Ekonomi
Ekonomi Pancasila Jadi Cara Orde Baru Tingkatkan Pertumbuhan Ekonomi Indonesia
Diskusi bedah buku ini sendiri merupakan bagian dari rangkaian kegiatan Maret Bulan Soeharto, Bapak Pembangunan Nasional
Penulis: | Editor: MNur Ichsan Arief
WARTA KOTA, PALMERAH ------- Orde Baru menjadi rezim yang paling berhasil karena meningkatkan pertumbuhan ekonomi sampai tujuh persen selama 25 tahun berturut-turut, prestasi ini terjadi karena Presiden Soeharto menerapkan sistem demokrasi dan ekonomi pancasila dengan baik.

Hal tersebut diungkapkan mantan Rektor Universitas Nasional, Prof. Dr. Umar Basalim, DES dalam sambutan pembukaan diskusi dan bedah buku 'Sistem Demokrasi Pancasila dan buku Sistem Ekonomi Pancasila' yang ditulis Sunarto Sudarno, Subiakto Tjakrawerdaya, Setia Lenggono, Lestari Agus Salim, Budi Purwandaya, Muhammad Karim, Djafar, Diana Fawzia, dan Ganjar Razuni di Jakarta, Rabu (11/3/2020).
Dalam siaran pers yang diterima wartakotalive.com, dikatakan bahwa peluncuran buku yang bertepatan dengan 54 tahun terbitnya Surat Perintah 11 Maret itu, hadir pula beberapa pengulas lain, yaitu Prof. Dr. Sofyan Effendi, Prof. Dr. Maria Farida, Dr. Yudi Latief, Dr. Alfan Alfian, Prof. Dr. Ahmad Erani, serta Prof. Dr. Sri Edi Swasono.
Peluncuran ini juga dibarengi dengan diskusi buku yang membahas perbandingan sistem ekonomi dan demokrasi saat ini dengan sistem demokrasi ekonomi Pancasila dan UUD 1945
Dalam diskusi, Prof. Dr. Sri Edi Swasono menjelaskan bahwa sistem ekonomi Pancasila adalah bagaimana memulai sistem ekonomi berdasarkan asas kekeluargaan.
"Hal ini berbeda dengan sistem kapitalisme barat yang menempatkan modal/pemodal sebagai yang sentral-substansial, sistem ekonomi Pancasila menempatkan manusia dengan kapabilitasnya sebagai yang utama," ujar Sri Edi.
Menurutnya lagi, Indonesia perlu mengutamakan kedaulatan rakyat dengan mengontrol pasar, bukan membebaskan maupun menyingkirkan.

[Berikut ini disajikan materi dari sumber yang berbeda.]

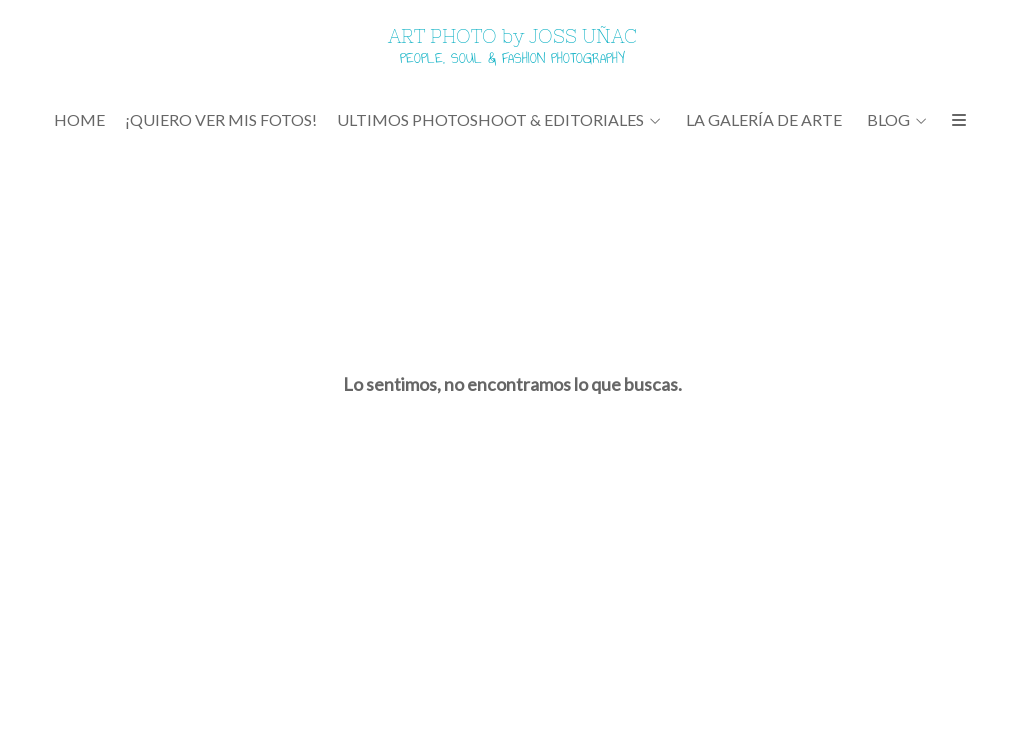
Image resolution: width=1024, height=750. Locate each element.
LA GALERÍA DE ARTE (764, 120)
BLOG (888, 120)
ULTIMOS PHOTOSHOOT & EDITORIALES (490, 120)
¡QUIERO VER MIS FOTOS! (221, 120)
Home (79, 120)
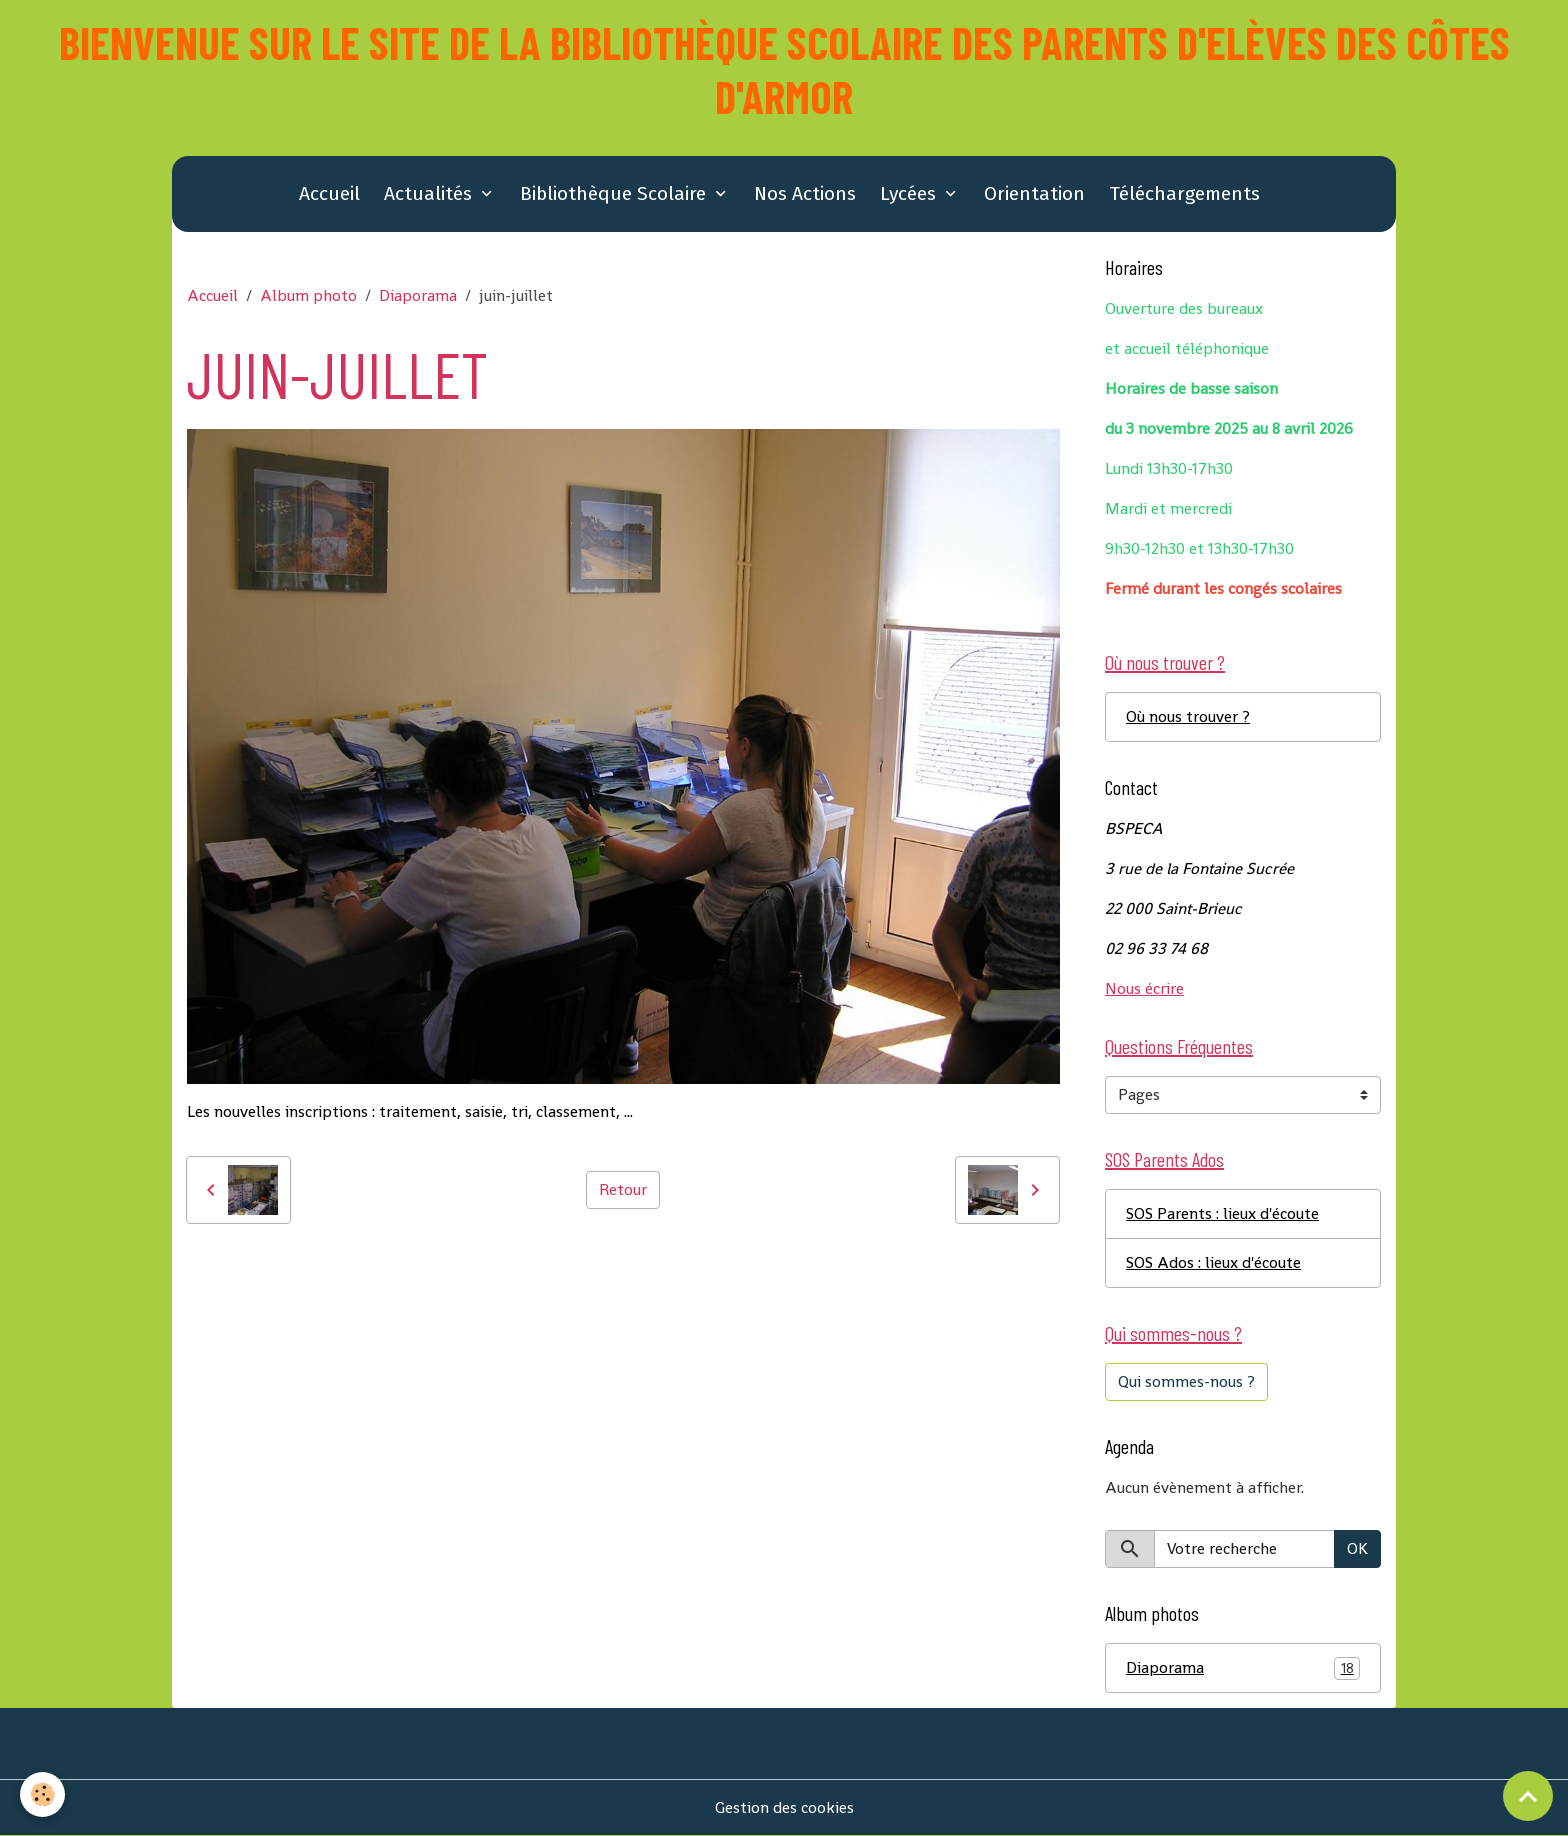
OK (1357, 1548)
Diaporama (418, 295)
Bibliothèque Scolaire (615, 193)
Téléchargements (1184, 193)
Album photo (308, 295)
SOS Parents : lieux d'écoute (1222, 1213)
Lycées (910, 193)
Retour (623, 1189)
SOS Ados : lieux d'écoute (1213, 1262)
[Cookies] (42, 1794)
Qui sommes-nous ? (1186, 1381)
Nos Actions (805, 193)
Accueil (329, 193)
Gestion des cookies (784, 1807)
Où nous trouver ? (1188, 716)
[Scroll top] (1528, 1796)
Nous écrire (1144, 988)
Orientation (1034, 193)
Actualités (430, 193)
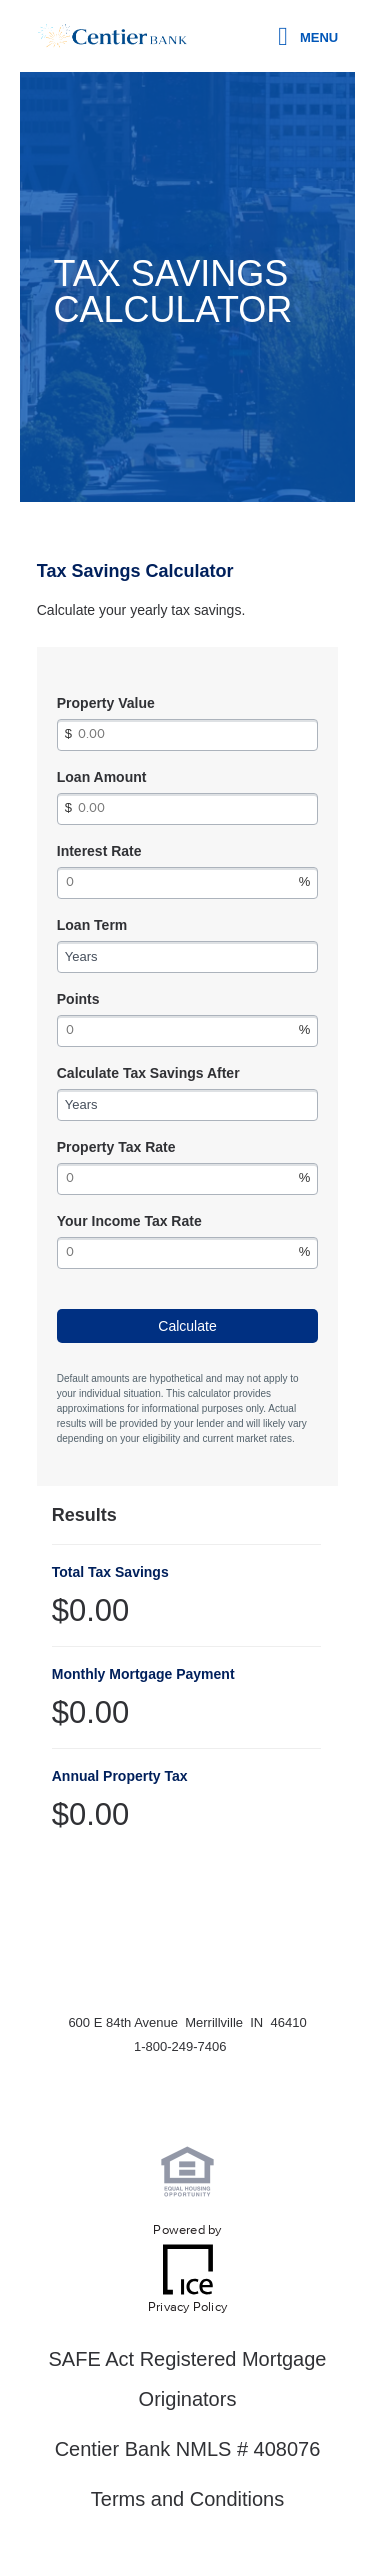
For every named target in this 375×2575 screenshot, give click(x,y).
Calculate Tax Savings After (148, 1073)
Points (78, 999)
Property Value (106, 703)
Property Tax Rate (116, 1147)
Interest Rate (99, 851)
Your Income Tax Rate (129, 1221)
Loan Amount (102, 777)
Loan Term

"Konstitusi Indonesia menolak pasar bebas karena berpotensi menyisihkan kelompok miskin. Hal ini merupakan kritik Bung Hatta terhadap pandangan ekonomi Adam Smith. Sistem Ekonomi Pancasila penting untuk dikaji lebih dalam agar menembus blokade akademis," ucapnya.
Pembicara lain, yakni Prof. Dr. Sofyan Effendi menyinggung soal sistem ekonomi yang berkaitan dengan bagaimana sistem demokrasi dijalankan. Perubahan UUD pada tahun 2002 adalah contohnya.
"Begitu kentalnya peran NGO Asing dalam amandemen 1 sampai dengan 4 UUD 1945, UU NRI ini lebih tepat disebut sebagai UUD 2002," ujar Sofyan.
Hal itu juga diamini pembicara lain yakni Prof. Dr. Maria Farida I. Menurutnya, tatanan kenegaraan sudah sangat berbeda antara praktek UUD 45 asli dan setelah amandemen.
"Sejak UUD Amandemen berlaku maka tidak ada lembaga negara yang memegang kedaulatan rakyat sehingga sejak 2004 Presiden bukan lagi mandataris MPR", ungkapnya.
Acara peluncuran yang bertempat di kampus Universitas Pancasila (UNAS) ini turut dihadiri Jend. TNI Purn. Try Sutrisno, Prof. Dr. Haryono Suyono, Dr. AB Kusuma, Subagyo SH, Prof. Dr. Nazaruddin Sjamsuddin, MA, Soenarto Soedarno, Dr. Arissetyanto Nugroho, Pimpinan Universitas Pancasila, Universitas Trilogi dan Universitas Nasional.

Diskusi bedah buku ini sendiri merupakan bagian dari rangkaian kegiatan Maret Bulan Soeharto, Bapak Pembangunan Nasional yang bertema 'Membangun Manusia Indonesia yang Seutuhnya'.
Selain bedah buku, sebelumnya juga terlaksana lomba mewarnai, upacara peringatan dan akan ditutup dengan Pentas Kesenian dan event lari nasional Patriot Run 2020 yang rencananya dilakukan di Sentul, Bogor.